Que le ciel nous en garde !
Evoquer leur sort nous en préservera peut-être, car le risque rode toujours autour de notre destin, même si depuis quelques jours, quelques semaines, depuis un an ou deux, la nouvelle gouvernance économique semble devoir conjurer, en partie, le péril. Mais en quoi le sort des Brics serait-il si peu enviable ? Ce club des cinq n’existe que sur la papier de façon furtive, le temps d’une photo. Comme le dit le journaliste Alain Frachon des « émergents » assurément mais certainement pas des « convergents » : le bouleversement dans la géographie de la puissance économique ne débouche pas sur un nouvel ordre économique et politique. Au-delà d’une vague rhétorique commune, les Brics sont fortement divisés. Beaucoup de revendication, de protestation, de contestation, mais pas de proposition. Ils désavouent assez régulièrement les tentatives de médiations des autres, chacun tenant à ses prérogatives supposées, incapables de regrouper derrière eux un « front » quelconque. Pas de programme, ils n’ont apparemment rien à dire qui leur soit propre: Zaki Laïdi dans Telos en a fait une analyse incisive. Dans les enceintes internationales, c’est le « vieux monde » qui fait le boulot, pire les Brics se méfient des enceintes multilatérales qui sont à leurs yeux uniquement préoccupées à s’ingérer dans les affaires des autres, de simples particuliers, comme eux. Riches, voire puissants, les Brics sont incapables de s’entendre pour financer un programme qui leur soit propre et susceptible de porter leurs intérêts.

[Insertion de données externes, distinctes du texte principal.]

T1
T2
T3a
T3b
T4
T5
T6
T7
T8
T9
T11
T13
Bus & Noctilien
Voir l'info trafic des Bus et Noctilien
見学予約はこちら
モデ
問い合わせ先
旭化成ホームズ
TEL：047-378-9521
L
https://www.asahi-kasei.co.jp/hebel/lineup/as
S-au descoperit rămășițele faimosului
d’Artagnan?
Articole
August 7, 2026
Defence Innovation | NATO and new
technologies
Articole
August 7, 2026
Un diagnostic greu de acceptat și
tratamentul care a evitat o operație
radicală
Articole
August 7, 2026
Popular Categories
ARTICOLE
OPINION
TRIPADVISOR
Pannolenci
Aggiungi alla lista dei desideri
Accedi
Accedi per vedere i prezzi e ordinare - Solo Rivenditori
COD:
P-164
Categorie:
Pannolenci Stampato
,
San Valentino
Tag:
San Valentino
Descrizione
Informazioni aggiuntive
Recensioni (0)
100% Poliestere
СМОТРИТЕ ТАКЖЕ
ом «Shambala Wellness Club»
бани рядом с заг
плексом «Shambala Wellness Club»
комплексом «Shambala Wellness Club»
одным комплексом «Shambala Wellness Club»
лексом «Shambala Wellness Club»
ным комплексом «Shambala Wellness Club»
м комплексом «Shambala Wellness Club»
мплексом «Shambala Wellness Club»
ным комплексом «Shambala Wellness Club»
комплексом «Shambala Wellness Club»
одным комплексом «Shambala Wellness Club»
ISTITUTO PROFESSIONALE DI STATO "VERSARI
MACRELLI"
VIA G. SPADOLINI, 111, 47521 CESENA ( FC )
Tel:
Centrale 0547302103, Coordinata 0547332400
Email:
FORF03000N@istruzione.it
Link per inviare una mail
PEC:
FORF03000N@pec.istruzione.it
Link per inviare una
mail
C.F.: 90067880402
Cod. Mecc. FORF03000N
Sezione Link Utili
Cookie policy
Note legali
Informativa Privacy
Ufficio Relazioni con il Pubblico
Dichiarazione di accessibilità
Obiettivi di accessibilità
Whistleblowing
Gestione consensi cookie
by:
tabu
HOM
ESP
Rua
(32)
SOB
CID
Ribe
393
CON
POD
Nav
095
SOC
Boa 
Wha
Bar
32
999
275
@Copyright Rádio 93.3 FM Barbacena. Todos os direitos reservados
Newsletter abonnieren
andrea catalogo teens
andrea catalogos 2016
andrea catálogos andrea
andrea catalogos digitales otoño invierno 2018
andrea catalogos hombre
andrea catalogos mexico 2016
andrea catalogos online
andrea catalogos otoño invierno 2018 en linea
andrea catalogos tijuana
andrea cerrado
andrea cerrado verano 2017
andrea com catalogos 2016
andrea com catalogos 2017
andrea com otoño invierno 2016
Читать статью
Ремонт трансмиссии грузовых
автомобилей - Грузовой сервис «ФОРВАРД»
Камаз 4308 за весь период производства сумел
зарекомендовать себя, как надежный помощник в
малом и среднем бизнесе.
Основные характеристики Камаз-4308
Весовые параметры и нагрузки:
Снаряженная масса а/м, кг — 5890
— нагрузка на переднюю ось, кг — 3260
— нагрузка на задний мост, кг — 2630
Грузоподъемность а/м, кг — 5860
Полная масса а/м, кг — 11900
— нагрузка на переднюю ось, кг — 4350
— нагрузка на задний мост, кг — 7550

Voilà où nous conduiraient si devait l’emporter, chez nous, la tentation du repli sur soi et du chacun pour soi. Parfois il s’agit plus qu’une tentation mais moins qu’une réalité profonde et durable. Les leçons des « grands anciens » s’oublient ou ne sont pas connues des plus jeunes, la clairvoyance d’un jean Monnet n’est pas toujours au rendez-vous, lui qui dès 1954 disait : « nos pays sont devenus trop petits pour le monde actuel à l’échelle des moyens techniques modernes, à la mesure de l’Amérique et de la Russie d’aujourd’hui, de la Chine et de l’inde de demain ; » Sagesse qui vient d’être fort opportunément rappelé à l’occasion de la remise du Prix Charlemagne à Jean-Claude Trichet. Là où les Etats ont été le plus loin dans le transfert de solidarité, là se trouvent les plus grands succès.
En permanence nous sommes liés par un double devoir mutuel de solidarité et de responsabilité, des droits et des obligations. C’est ce qui fait qu’aujourd’hui l’Europe est sans aucun doute une force d’influence dans le monde, et elle est aussi une force d’inspiration. Les Brics, assurément pas, faute de ce double devoir de solidarité et de responsabilité.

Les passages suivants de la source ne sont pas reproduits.